As situações em que os tesoureiros das campanhas entregaram as contas zeradas se espalham também por outros partidos. O governador Raimundo Colombo (PSD), reeleito em Santa Catarina, gastou a mesma quantia recebida em doações: R$ 12.686.824,52. Marcelo Miranda (PMDB), eleito no Tocantins, teve gastos e despesas idênticos: R$ 7.255.534,88. Sebastião Rodrigues (DEM), no Acre, Antônio Gomide (PT), em Goiás, Robério Paulino Rodrigues (PSOL), no Rio Grande do Norte, e Jaqueline Cassol (PR), em Rondônia, apresentaram contas com a mesma situação. A direção nacional do PSB disse que não recebeu pedido de ajuda dos candidatos para pagar dívidas. O partido afirmou que apenas autorizou os comitês de cada estado devedor a pagar as despesas correspondentes.

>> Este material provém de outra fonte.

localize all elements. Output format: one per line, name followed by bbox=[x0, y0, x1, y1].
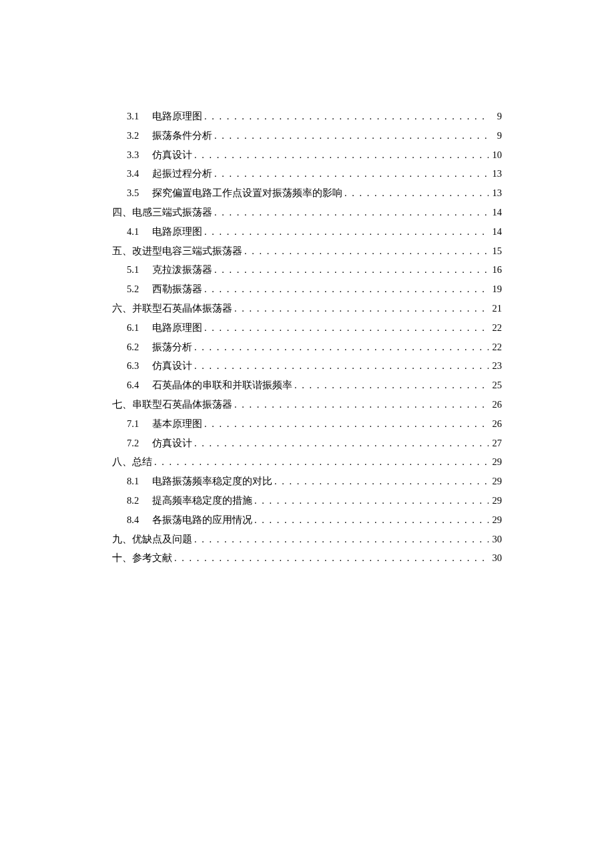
toc-entry-title: 仿真设计 bbox=[152, 359, 192, 372]
toc-entry: 6.3仿真设计23 bbox=[112, 359, 502, 372]
toc-entry: 5.1克拉泼振荡器16 bbox=[112, 263, 502, 276]
toc-entry-title: 电路振荡频率稳定度的对比 bbox=[152, 474, 272, 488]
toc-entry-page: 13 bbox=[489, 167, 502, 180]
toc-entry-number: 七、 bbox=[112, 398, 132, 411]
toc-entry-title: 并联型石英晶体振荡器 bbox=[132, 302, 232, 315]
toc-entry-title: 基本原理图 bbox=[152, 417, 202, 430]
toc-entry-title: 仿真设计 bbox=[152, 148, 192, 161]
toc-entry-page: 16 bbox=[489, 263, 502, 276]
toc-entry-title: 总结 bbox=[132, 455, 152, 468]
toc-entry: 6.1电路原理图22 bbox=[112, 321, 502, 334]
toc-entry-number: 6.2 bbox=[127, 340, 152, 354]
toc-leader-dots bbox=[172, 551, 489, 564]
toc-entry-title: 参考文献 bbox=[132, 551, 172, 564]
toc-entry-page: 10 bbox=[489, 148, 502, 161]
toc-leader-dots bbox=[212, 167, 489, 180]
toc-entry-title: 仿真设计 bbox=[152, 436, 192, 450]
toc-leader-dots bbox=[242, 244, 489, 258]
toc-entry-page: 9 bbox=[489, 109, 502, 123]
toc-entry: 九、优缺点及问题30 bbox=[112, 532, 502, 546]
toc-entry-page: 30 bbox=[489, 532, 502, 546]
toc-entry-page: 23 bbox=[489, 359, 502, 372]
toc-entry-number: 3.2 bbox=[127, 129, 152, 142]
toc-entry: 6.4石英晶体的串联和并联谐振频率25 bbox=[112, 378, 502, 392]
toc-entry-number: 5.2 bbox=[127, 282, 152, 296]
toc-leader-dots bbox=[212, 263, 489, 276]
toc-leader-dots bbox=[202, 282, 489, 296]
toc-entry-number: 六、 bbox=[112, 302, 132, 315]
toc-entry-title: 电路原理图 bbox=[152, 109, 202, 123]
toc-entry: 7.1基本原理图26 bbox=[112, 417, 502, 430]
toc-entry-title: 西勒振荡器 bbox=[152, 282, 202, 296]
toc-entry-number: 6.4 bbox=[127, 378, 152, 392]
toc-entry-page: 21 bbox=[489, 302, 502, 315]
toc-leader-dots bbox=[272, 474, 489, 488]
toc-entry-number: 八、 bbox=[112, 455, 132, 468]
toc-entry-title: 提高频率稳定度的措施 bbox=[152, 494, 252, 507]
toc-entry-page: 29 bbox=[489, 455, 502, 468]
toc-entry-number: 4.1 bbox=[127, 225, 152, 238]
toc-entry-page: 26 bbox=[489, 417, 502, 430]
toc-entry-page: 19 bbox=[489, 282, 502, 296]
toc-leader-dots bbox=[232, 302, 489, 315]
toc-entry-page: 22 bbox=[489, 321, 502, 334]
toc-leader-dots bbox=[192, 359, 489, 372]
toc-leader-dots bbox=[202, 109, 489, 123]
toc-entry: 3.4起振过程分析13 bbox=[112, 167, 502, 180]
toc-entry: 八、总结29 bbox=[112, 455, 502, 468]
toc-entry: 十、参考文献30 bbox=[112, 551, 502, 564]
toc-entry: 6.2振荡分析22 bbox=[112, 340, 502, 354]
toc-entry-page: 30 bbox=[489, 551, 502, 564]
toc-leader-dots bbox=[252, 513, 489, 526]
toc-entry-number: 8.2 bbox=[127, 494, 152, 507]
toc-entry-number: 6.1 bbox=[127, 321, 152, 334]
toc-leader-dots bbox=[232, 398, 489, 411]
toc-entry: 3.1电路原理图9 bbox=[112, 109, 502, 123]
toc-entry-page: 26 bbox=[489, 398, 502, 411]
toc-leader-dots bbox=[192, 436, 489, 450]
toc-leader-dots bbox=[342, 186, 489, 199]
toc-entry-number: 十、 bbox=[112, 551, 132, 564]
toc-entry-title: 串联型石英晶体振荡器 bbox=[132, 398, 232, 411]
toc-entry-page: 29 bbox=[489, 513, 502, 526]
toc-entry-title: 各振荡电路的应用情况 bbox=[152, 513, 252, 526]
toc-entry: 六、并联型石英晶体振荡器21 bbox=[112, 302, 502, 315]
toc-entry-number: 8.1 bbox=[127, 474, 152, 488]
toc-entry-title: 振荡分析 bbox=[152, 340, 192, 354]
toc-leader-dots bbox=[192, 148, 489, 161]
toc-entry-page: 25 bbox=[489, 378, 502, 392]
toc-entry-number: 8.4 bbox=[127, 513, 152, 526]
toc-leader-dots bbox=[212, 205, 489, 219]
toc-entry-page: 29 bbox=[489, 494, 502, 507]
toc-entry-number: 3.1 bbox=[127, 109, 152, 123]
toc-leader-dots bbox=[202, 321, 489, 334]
toc-entry-page: 27 bbox=[489, 436, 502, 450]
toc-entry-title: 优缺点及问题 bbox=[132, 532, 192, 546]
toc-entry-number: 7.1 bbox=[127, 417, 152, 430]
toc-entry-number: 九、 bbox=[112, 532, 132, 546]
toc-entry: 4.1电路原理图14 bbox=[112, 225, 502, 238]
toc-entry-number: 6.3 bbox=[127, 359, 152, 372]
toc-entry-title: 改进型电容三端式振荡器 bbox=[132, 244, 242, 258]
toc-entry: 四、电感三端式振荡器14 bbox=[112, 205, 502, 219]
toc-entry-title: 起振过程分析 bbox=[152, 167, 212, 180]
toc-entry-number: 5.1 bbox=[127, 263, 152, 276]
toc-entry-page: 13 bbox=[489, 186, 502, 199]
toc-entry-page: 29 bbox=[489, 474, 502, 488]
toc-entry: 7.2仿真设计27 bbox=[112, 436, 502, 450]
toc-entry-title: 探究偏置电路工作点设置对振荡频率的影响 bbox=[152, 186, 342, 199]
table-of-contents: 3.1电路原理图93.2振荡条件分析93.3仿真设计103.4起振过程分析133… bbox=[112, 109, 502, 565]
toc-entry: 8.1电路振荡频率稳定度的对比29 bbox=[112, 474, 502, 488]
toc-entry-page: 22 bbox=[489, 340, 502, 354]
toc-entry: 3.5探究偏置电路工作点设置对振荡频率的影响13 bbox=[112, 186, 502, 199]
toc-entry-page: 9 bbox=[489, 129, 502, 142]
toc-entry-page: 14 bbox=[489, 225, 502, 238]
toc-entry: 5.2西勒振荡器19 bbox=[112, 282, 502, 296]
toc-entry-number: 3.5 bbox=[127, 186, 152, 199]
toc-entry: 七、串联型石英晶体振荡器26 bbox=[112, 398, 502, 411]
toc-entry: 五、改进型电容三端式振荡器15 bbox=[112, 244, 502, 258]
toc-entry-title: 石英晶体的串联和并联谐振频率 bbox=[152, 378, 292, 392]
toc-leader-dots bbox=[152, 455, 489, 468]
toc-entry-title: 电感三端式振荡器 bbox=[132, 205, 212, 219]
toc-entry-number: 四、 bbox=[112, 205, 132, 219]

Despesa por cada voto foi maior em MT

Entre os governadores eleitos no primeiro turno, a relação mais alta entre despesas de campanha e votos conquistados foi do senador Pedro Taques (PDT), eleito governador do Mato Grosso. Taques gastou R$ 29,5 milhões e conquistou 833.788 votos, uma média de R$ 35,4 por voto. Em Alagoas, o governador eleito Renan Filho (PMDB) gastou R$ 16,8 milhões na campanha e teve 670.310 votos, um gasto médio de R$ 25,09 por voto. As despesas de Geraldo Alckmin (PSDB), reeleito em São Paulo, foram de R$ 40,3 milhões, em um total de 12.230.807 votos. Em média, Alckmin gastou R$ 3,30 por voto. No Maranhão, segundo pior IDH do país, Flávio Dino (PCdoB) gastou R$ 9,3 milhões, uma média de R$ 4,98 por eleitor conquistado. No Piauí, terceiro pior IDH, ao lado do Pará, as despesas de Wellington Dias (PT) foram de R$ 4,8 milhões, R$ 4,58 por voto.